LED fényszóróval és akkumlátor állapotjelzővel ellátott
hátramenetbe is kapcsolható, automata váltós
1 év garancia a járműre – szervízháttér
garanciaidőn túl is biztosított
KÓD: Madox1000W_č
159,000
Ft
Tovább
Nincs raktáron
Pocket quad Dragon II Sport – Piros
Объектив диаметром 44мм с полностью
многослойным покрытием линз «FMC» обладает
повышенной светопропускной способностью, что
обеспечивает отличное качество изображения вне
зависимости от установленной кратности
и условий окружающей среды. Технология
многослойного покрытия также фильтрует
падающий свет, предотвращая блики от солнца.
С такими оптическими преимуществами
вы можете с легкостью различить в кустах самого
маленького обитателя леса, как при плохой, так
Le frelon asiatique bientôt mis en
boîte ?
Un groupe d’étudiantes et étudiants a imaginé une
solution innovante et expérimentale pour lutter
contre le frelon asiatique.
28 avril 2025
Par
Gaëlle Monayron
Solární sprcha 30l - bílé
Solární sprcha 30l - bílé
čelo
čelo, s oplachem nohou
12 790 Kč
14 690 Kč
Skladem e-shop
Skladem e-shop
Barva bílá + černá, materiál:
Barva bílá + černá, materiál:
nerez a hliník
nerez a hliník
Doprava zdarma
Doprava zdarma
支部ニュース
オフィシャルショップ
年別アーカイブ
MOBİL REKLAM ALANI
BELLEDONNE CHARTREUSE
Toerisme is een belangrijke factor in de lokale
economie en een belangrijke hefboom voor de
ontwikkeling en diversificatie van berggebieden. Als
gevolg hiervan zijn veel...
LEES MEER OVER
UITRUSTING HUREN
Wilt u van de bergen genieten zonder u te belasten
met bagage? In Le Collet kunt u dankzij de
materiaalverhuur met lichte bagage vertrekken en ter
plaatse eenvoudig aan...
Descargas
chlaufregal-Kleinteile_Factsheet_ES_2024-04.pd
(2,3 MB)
═══
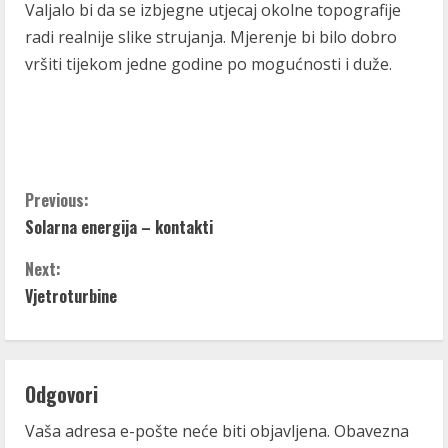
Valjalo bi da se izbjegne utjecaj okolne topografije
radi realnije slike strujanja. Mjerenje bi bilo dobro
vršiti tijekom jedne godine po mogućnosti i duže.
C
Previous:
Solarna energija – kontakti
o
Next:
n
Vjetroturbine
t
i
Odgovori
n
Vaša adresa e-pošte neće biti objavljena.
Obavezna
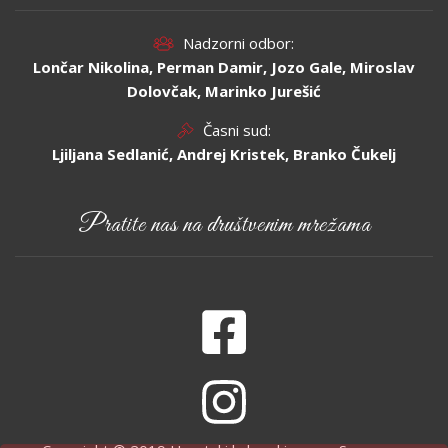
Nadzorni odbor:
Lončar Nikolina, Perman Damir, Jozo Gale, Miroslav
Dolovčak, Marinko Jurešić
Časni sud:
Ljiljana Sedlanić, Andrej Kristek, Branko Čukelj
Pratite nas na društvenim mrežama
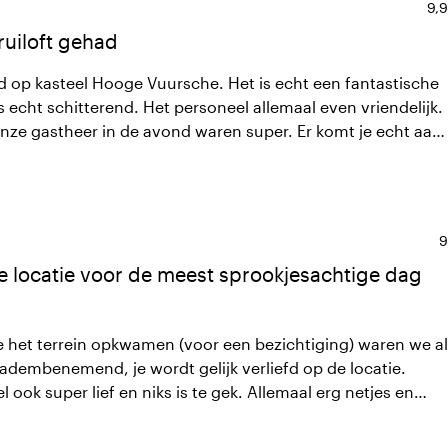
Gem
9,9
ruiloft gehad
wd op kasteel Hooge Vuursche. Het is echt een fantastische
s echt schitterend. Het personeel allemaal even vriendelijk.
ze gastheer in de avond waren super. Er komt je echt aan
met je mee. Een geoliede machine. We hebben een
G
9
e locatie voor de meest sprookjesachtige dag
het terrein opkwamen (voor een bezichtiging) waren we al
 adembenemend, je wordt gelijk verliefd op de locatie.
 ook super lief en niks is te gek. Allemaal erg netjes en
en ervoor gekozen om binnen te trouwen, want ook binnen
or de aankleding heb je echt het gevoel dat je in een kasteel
═══
_To do_
Beginning at the line above that contains "adembenemend, je wordt", return each line exactly through the line that contains "or de aankleding", and no others.

_Answer box_
 adembenemend, je wordt gelijk verliefd op de locatie.
 ook super lief en niks is te gek. Allemaal erg netjes en
en ervoor gekozen om binnen te trouwen, want ook binnen
or de aankleding heb je echt het gevoel dat je in een kasteel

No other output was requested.